[Opening Data block section]

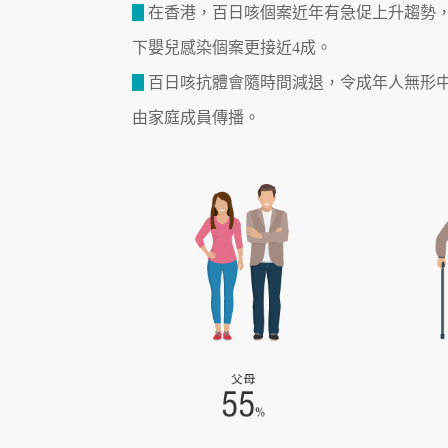
在香港，百日咳個案近年有急促上升趨勢，在
下嬰兒感染個案更接近4成。
百日咳抗體會隨時間減退，令成年人無形中
由家庭成員傳播。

[Closing Data block section]

- _Task to complete_
Give the listing again, exactly as it appears, but without its images.

- _Solution for this problem_
在香港，百日咳個案近年有急促上升趨勢，在
下嬰兒感染個案更接近4成。
百日咳抗體會隨時間減退，令成年人無形中
由家庭成員傳播。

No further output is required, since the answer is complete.